— WORK TASK —
How many lines in the material contain the string "voor"? Only the number is wanted.

— PROVIDED RECORDS —
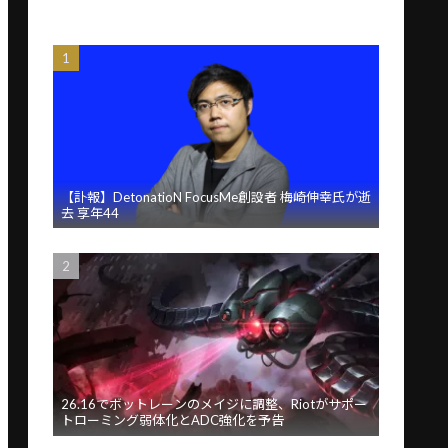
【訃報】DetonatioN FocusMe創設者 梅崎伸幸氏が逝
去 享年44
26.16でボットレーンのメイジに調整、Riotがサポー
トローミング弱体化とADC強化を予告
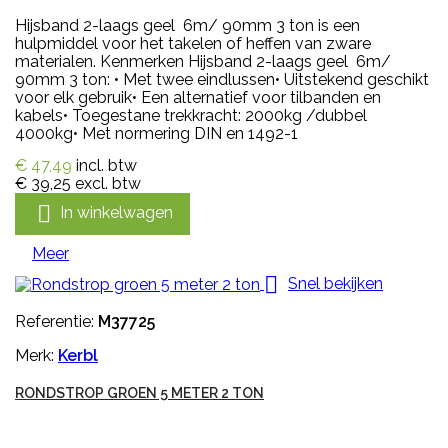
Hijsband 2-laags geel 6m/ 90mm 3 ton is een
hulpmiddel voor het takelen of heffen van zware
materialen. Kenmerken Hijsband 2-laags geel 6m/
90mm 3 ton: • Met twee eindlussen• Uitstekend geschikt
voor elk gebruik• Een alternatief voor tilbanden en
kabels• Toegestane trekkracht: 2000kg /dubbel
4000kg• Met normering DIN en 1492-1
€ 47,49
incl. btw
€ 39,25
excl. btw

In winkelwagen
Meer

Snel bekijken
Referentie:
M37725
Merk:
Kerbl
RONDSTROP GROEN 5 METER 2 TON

— FINISHED TASK —
2